We are women who are proud of this domestic space that allows us to be innovative, and sometimes we are celebrated for it, in this place. I started cooking when I was 12 years old and it was not by choice or admiration of my grandmother. It was because my grandmother decided it was time I learned the craft of being a woman: white rice, red beans, sazon, and meat. She made me cook it all by myself and it was horrible, but it was worse for the rest of my family who had to eat my meal because she wasn’t saving anyone.

I recognize this rule as one my grandfather upheld. I do not recall ever hearing my grandfather disrespect my grandmother’s work; he would always make us eat what was placed on the table because it was the food she made. Even when she started cooking with less salt and cut rice and red meat from their diet, I don’t remember him fighting her. Abuela’s cooking bettered them, and they now enjoy great-grandchildren together. They taught me a marriage is partnership; man and woman recognize and respect each others contributions daily through their actions. In her eyes, women were in charge of keeping the family alive and creating harmony at home. Now this is an extremely large feat and I don’t think she is being too fair, but whether in the kitchen or not the mother ‘nurturer’ is an innate feature.

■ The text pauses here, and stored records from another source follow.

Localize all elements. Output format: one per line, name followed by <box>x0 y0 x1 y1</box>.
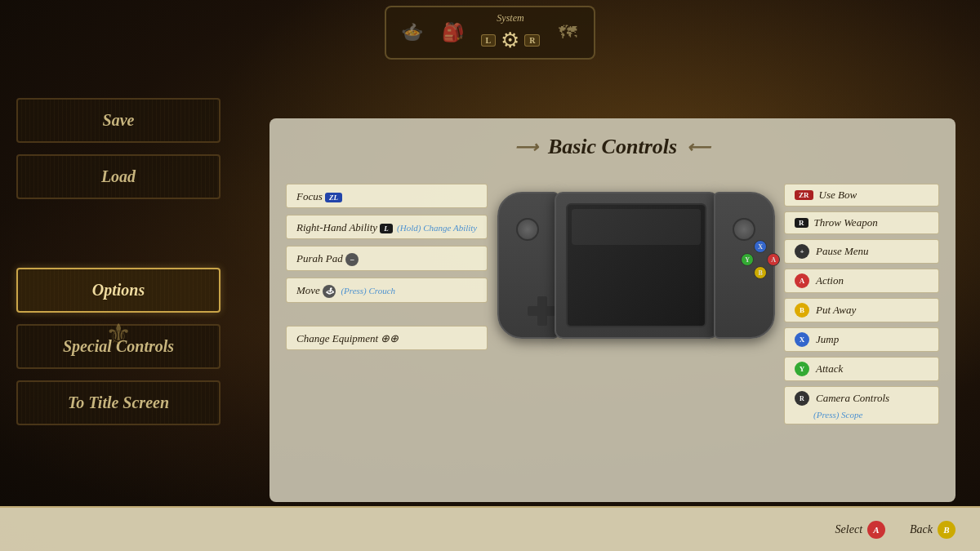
switch-body <box>555 192 718 339</box>
nav-tab-system[interactable]: System L ⚙ R <box>481 12 541 53</box>
emblem-icon: ⚜ <box>94 310 143 359</box>
right-hand-button: L <box>380 224 393 233</box>
dpad-vertical <box>537 296 547 326</box>
control-right-hand: Right-Hand Ability L (Hold) Change Abili… <box>286 215 488 239</box>
joycon-left <box>497 192 559 339</box>
nav-tab-bag[interactable]: 🎒 <box>440 20 466 46</box>
camera-label: Camera Controls <box>816 392 889 405</box>
camera-button: R <box>795 391 809 406</box>
control-action: A Action <box>784 269 939 293</box>
right-controls: ZR Use Bow R Throw Weapon + Pause Menu A… <box>784 176 939 429</box>
put-away-label: Put Away <box>816 304 856 317</box>
switch-device-diagram: A B X Y <box>496 176 776 355</box>
control-pause-menu: + Pause Menu <box>784 239 939 264</box>
sidebar: Save Load ⚜ Options Special Controls To … <box>0 0 237 551</box>
move-label: Move 🕹 <box>296 284 341 296</box>
control-move: Move 🕹 (Press) Crouch <box>286 278 488 303</box>
put-away-button: B <box>795 303 809 318</box>
right-hand-sub: (Hold) Change Ability <box>397 223 477 233</box>
map-icon: 🗺 <box>555 20 581 46</box>
select-action: Select A <box>835 521 885 539</box>
control-attack: Y Attack <box>784 357 939 381</box>
menu-item-options[interactable]: Options <box>16 268 220 313</box>
back-label: Back <box>910 523 933 536</box>
throw-weapon-button: R <box>795 218 808 228</box>
control-throw-weapon: R Throw Weapon <box>784 211 939 234</box>
joycon-right: A B X Y <box>714 192 775 339</box>
select-label: Select <box>835 523 862 536</box>
button-b: B <box>754 266 767 279</box>
system-label: System <box>497 12 523 24</box>
left-controls: Focus ZL Right-Hand Ability L (Hold) Cha… <box>286 176 488 357</box>
button-x: X <box>754 240 767 253</box>
title-arrow-left: ⟶ <box>514 137 538 157</box>
load-label: Load <box>101 167 136 185</box>
nav-tab-bar: 🍲 🎒 System L ⚙ R 🗺 <box>385 6 596 60</box>
nav-tab-map[interactable]: 🗺 <box>555 20 581 46</box>
right-hand-label: Right-Hand Ability L <box>296 221 397 233</box>
switch-screen <box>566 203 706 327</box>
jump-label: Jump <box>816 333 839 346</box>
nav-tab-items[interactable]: 🍲 <box>399 20 425 46</box>
action-label: Action <box>816 274 844 287</box>
move-sub: (Press) Crouch <box>341 286 395 295</box>
shoulder-right-badge: R <box>524 34 540 47</box>
menu-area: Save Load ⚜ Options Special Controls To … <box>16 98 220 425</box>
bottom-bar: Select A Back B <box>0 506 980 551</box>
pause-menu-button: + <box>795 244 809 259</box>
menu-item-load[interactable]: Load <box>16 154 220 199</box>
attack-label: Attack <box>816 362 843 375</box>
items-icon: 🍲 <box>399 20 425 46</box>
pause-menu-label: Pause Menu <box>816 245 869 258</box>
select-button: A <box>867 521 885 539</box>
jump-button: X <box>795 332 809 347</box>
button-a: A <box>767 253 780 266</box>
panel-title: ⟶ Basic Controls ⟵ <box>286 135 939 159</box>
action-button: A <box>795 273 809 288</box>
focus-label: Focus ZL <box>296 190 344 202</box>
switch-console: A B X Y <box>497 176 775 355</box>
top-navigation: 🍲 🎒 System L ⚙ R 🗺 <box>0 0 980 65</box>
control-purah-pad: Purah Pad − <box>286 246 488 271</box>
controls-diagram: Focus ZL Right-Hand Ability L (Hold) Cha… <box>286 176 939 478</box>
move-button: 🕹 <box>323 285 336 298</box>
attack-button: Y <box>795 362 809 376</box>
title-screen-label: To Title Screen <box>68 393 169 411</box>
system-tab-content: System L ⚙ R <box>481 12 541 53</box>
system-row: L ⚙ R <box>481 28 541 53</box>
use-bow-label: Use Bow <box>819 189 858 202</box>
control-focus: Focus ZL <box>286 184 488 208</box>
main-panel: ⟶ Basic Controls ⟵ Focus ZL Right-Hand A… <box>270 118 956 502</box>
purah-pad-label: Purah Pad − <box>296 252 361 264</box>
button-y: Y <box>741 253 754 266</box>
menu-item-save[interactable]: Save <box>16 98 220 143</box>
control-camera: R Camera Controls (Press) Scope <box>784 386 939 424</box>
title-arrow-right: ⟵ <box>687 137 710 157</box>
control-jump: X Jump <box>784 327 939 352</box>
purah-pad-button: − <box>345 253 359 266</box>
menu-item-title-screen[interactable]: To Title Screen <box>16 380 220 425</box>
change-equipment-label: Change Equipment ⊕⊕ <box>296 332 399 344</box>
control-put-away: B Put Away <box>784 298 939 322</box>
shoulder-left-badge: L <box>481 34 497 47</box>
right-joystick <box>733 218 755 241</box>
camera-sub: (Press) Scope <box>813 410 862 420</box>
screen-shine <box>572 209 701 245</box>
control-use-bow: ZR Use Bow <box>784 184 939 207</box>
back-button: B <box>938 521 956 539</box>
throw-weapon-label: Throw Weapon <box>814 216 878 229</box>
panel-title-text: Basic Controls <box>548 135 677 159</box>
focus-button: ZL <box>325 193 342 202</box>
options-label: Options <box>92 281 145 299</box>
back-action: Back B <box>910 521 956 539</box>
gear-icon: ⚙ <box>501 28 519 53</box>
bag-icon: 🎒 <box>440 20 466 46</box>
control-change-equipment: Change Equipment ⊕⊕ <box>286 326 488 350</box>
save-label: Save <box>103 111 135 129</box>
use-bow-button: ZR <box>795 190 813 200</box>
left-joystick <box>516 218 539 241</box>
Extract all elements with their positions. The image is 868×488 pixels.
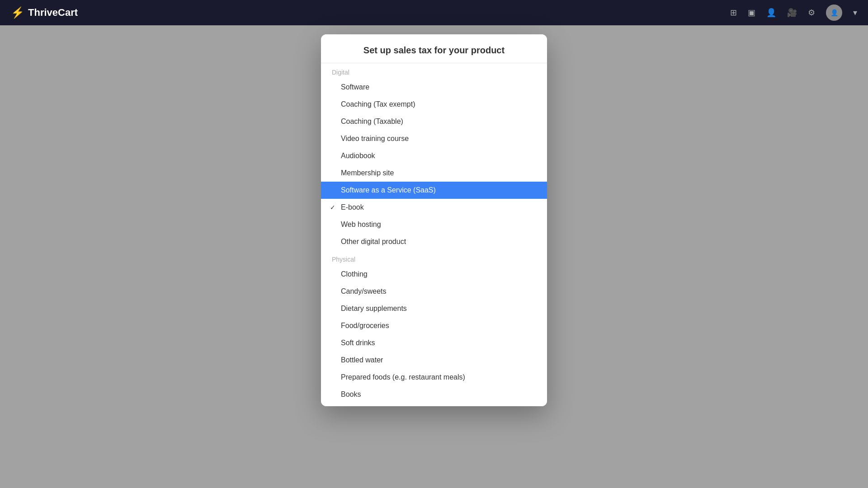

It is an art to exemplify nurture through domestic traits well, and I do not believe every woman has to perform these traits nor do I agree men are exempt from these talents. I write this piece to highlight that domestic work is neither demeaning nor subordinate work. I use the example of my family Matriarch because she is my inspiration. Because that was my example, I enjoy cooking for others (so long as they don’t insist I do it their way) and I enjoy cleaning my home. I want it to be a place of love, comfort, and peace …much like Abuela’s house was for me. She and I both share the same love and understanding of art. Where she had boleros blasting, I jam to the likes of Jill Scott and Ms. Keys for peace. Where she plays psychologist and shares her wisdom, I read books. Where she makes her infamous tea that cures every disease (as far as I’m convinced), I get inspired to write and bake pies. The kitchen is our meditation room. Every meal she made was to feed everyone she could, every time she cleaned it was so that her family could live comfortably in the confines of their home. She was in charge of creating home. When my grandfather and all my uncles came home from work, it was her pride to present them with café bustelo, seasoned with a hint of cinnamon; her added twist furthered her family’s enjoyment of her creations.

I sing the Spanish spirituals learned in church, just as she does when she cooks and cleans, and I have a slight obsession with mopping my floor. I share my art with myself and my roommate for now, but she has always taught me there is greatness in tradition and innumerable strength in a nurturer’s role.